WHAT THIS TASK INVOLVES — Your job with the data below: print everything from the line that holds "attitudes de cœurs" down to the line that holds "religieux et nous", ends included, exactly, and nothing else.

DATASET EXTRACT —
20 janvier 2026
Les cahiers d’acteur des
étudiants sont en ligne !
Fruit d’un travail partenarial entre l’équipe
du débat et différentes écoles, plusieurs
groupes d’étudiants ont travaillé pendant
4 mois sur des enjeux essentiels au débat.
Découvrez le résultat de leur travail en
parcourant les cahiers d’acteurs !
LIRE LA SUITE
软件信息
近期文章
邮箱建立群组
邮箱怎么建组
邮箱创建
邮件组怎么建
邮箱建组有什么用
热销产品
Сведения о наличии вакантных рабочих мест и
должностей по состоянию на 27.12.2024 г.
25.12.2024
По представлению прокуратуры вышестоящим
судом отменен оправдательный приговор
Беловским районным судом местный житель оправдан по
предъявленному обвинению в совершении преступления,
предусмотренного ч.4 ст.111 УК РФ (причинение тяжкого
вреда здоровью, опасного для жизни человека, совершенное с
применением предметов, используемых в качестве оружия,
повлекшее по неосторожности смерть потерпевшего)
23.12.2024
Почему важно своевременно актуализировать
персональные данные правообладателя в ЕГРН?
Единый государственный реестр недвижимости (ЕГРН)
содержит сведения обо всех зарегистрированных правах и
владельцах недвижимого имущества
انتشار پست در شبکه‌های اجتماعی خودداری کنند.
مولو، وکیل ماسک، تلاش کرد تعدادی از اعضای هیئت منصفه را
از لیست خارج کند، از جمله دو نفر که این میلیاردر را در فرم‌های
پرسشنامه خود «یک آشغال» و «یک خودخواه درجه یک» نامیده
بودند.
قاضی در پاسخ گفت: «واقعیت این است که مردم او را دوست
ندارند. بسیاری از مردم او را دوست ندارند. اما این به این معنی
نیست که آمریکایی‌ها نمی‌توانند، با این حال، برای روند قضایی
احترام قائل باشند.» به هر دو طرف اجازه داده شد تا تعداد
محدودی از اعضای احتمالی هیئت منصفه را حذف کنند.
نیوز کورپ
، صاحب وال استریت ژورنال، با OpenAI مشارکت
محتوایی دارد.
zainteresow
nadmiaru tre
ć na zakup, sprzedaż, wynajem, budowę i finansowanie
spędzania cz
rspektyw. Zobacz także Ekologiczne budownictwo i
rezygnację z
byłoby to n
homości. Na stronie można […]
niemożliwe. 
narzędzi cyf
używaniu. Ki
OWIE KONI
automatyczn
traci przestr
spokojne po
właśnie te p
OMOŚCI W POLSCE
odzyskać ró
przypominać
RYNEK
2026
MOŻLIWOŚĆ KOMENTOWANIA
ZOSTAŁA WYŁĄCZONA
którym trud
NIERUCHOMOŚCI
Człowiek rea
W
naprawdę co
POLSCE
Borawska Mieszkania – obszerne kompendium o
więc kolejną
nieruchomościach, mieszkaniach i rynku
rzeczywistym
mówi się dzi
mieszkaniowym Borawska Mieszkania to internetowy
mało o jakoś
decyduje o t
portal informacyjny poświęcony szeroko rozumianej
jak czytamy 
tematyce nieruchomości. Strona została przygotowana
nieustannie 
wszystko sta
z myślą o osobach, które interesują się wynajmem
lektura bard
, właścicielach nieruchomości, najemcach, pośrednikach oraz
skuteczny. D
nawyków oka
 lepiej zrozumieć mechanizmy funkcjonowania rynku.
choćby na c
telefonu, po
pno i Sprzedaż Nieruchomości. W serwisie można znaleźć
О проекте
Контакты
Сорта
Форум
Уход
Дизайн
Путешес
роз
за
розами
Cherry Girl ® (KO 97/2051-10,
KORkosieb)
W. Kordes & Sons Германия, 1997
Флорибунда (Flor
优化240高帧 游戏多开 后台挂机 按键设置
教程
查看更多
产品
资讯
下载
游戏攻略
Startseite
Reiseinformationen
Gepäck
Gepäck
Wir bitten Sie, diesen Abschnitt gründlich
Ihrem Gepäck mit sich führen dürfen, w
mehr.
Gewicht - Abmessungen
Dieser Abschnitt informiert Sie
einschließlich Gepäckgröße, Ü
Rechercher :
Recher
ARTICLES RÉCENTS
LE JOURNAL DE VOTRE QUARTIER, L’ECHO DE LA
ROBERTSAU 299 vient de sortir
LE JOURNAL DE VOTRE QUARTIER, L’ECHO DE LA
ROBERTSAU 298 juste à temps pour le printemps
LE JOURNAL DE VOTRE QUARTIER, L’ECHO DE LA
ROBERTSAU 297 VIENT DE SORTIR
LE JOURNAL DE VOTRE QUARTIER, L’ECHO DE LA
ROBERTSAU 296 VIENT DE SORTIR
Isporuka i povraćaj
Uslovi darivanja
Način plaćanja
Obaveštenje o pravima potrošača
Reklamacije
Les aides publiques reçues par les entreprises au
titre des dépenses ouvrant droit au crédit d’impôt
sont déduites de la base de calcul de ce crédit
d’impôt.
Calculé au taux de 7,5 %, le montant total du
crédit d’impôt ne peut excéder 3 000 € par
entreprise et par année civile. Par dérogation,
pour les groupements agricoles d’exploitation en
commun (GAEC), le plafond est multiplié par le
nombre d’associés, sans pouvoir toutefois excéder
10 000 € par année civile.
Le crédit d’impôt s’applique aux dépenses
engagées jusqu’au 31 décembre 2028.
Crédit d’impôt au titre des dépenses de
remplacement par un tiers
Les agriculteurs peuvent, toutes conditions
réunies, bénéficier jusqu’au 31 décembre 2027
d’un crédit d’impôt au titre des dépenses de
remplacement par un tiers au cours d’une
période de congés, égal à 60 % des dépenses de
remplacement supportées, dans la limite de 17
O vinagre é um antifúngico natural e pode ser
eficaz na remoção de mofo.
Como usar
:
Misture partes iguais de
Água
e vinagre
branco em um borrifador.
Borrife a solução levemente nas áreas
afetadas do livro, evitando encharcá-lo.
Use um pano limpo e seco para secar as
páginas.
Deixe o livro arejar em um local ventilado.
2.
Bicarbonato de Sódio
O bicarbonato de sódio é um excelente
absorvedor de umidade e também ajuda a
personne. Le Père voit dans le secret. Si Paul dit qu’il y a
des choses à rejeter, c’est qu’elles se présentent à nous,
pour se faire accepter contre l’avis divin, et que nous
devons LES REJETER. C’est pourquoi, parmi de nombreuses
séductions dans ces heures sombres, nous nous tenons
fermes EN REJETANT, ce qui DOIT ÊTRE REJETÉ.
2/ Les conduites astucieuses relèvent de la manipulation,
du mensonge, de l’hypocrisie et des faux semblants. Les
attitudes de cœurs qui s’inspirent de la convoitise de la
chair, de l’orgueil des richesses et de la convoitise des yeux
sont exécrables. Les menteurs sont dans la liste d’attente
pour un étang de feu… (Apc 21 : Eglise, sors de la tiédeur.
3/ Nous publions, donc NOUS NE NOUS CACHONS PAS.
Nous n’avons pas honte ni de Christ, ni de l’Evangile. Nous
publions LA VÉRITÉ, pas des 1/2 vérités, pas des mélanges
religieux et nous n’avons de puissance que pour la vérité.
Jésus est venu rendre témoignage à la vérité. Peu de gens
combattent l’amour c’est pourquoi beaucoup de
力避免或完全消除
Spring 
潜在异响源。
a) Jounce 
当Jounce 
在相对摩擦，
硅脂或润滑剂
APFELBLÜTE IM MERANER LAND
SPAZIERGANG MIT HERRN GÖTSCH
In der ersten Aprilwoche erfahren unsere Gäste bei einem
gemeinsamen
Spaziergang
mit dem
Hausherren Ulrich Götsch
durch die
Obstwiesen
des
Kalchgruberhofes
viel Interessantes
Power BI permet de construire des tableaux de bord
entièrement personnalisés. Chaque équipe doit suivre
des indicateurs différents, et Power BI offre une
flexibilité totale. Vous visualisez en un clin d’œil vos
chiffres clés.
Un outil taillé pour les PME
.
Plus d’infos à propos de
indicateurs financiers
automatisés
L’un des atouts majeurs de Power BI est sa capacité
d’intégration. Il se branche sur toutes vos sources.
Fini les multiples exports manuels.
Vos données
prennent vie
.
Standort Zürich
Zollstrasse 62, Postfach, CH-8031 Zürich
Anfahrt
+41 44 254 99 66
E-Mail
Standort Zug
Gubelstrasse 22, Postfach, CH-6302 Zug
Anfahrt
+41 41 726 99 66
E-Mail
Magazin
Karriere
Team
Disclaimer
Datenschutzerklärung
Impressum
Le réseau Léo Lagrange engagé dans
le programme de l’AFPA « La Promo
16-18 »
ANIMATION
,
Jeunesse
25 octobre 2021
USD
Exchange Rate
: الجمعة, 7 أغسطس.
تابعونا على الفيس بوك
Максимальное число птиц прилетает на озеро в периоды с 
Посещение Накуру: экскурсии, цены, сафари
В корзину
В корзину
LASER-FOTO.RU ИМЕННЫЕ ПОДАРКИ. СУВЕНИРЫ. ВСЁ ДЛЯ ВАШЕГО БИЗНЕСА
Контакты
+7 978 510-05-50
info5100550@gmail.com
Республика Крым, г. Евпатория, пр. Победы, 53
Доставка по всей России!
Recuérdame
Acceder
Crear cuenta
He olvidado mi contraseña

OUTPUT OF THE TASK —
attitudes de cœurs qui s’inspirent de la convoitise de la
chair, de l’orgueil des richesses et de la convoitise des yeux
sont exécrables. Les menteurs sont dans la liste d’attente
pour un étang de feu… (Apc 21 : Eglise, sors de la tiédeur.
3/ Nous publions, donc NOUS NE NOUS CACHONS PAS.
Nous n’avons pas honte ni de Christ, ni de l’Evangile. Nous
publions LA VÉRITÉ, pas des 1/2 vérités, pas des mélanges
religieux et nous n’avons de puissance que pour la vérité.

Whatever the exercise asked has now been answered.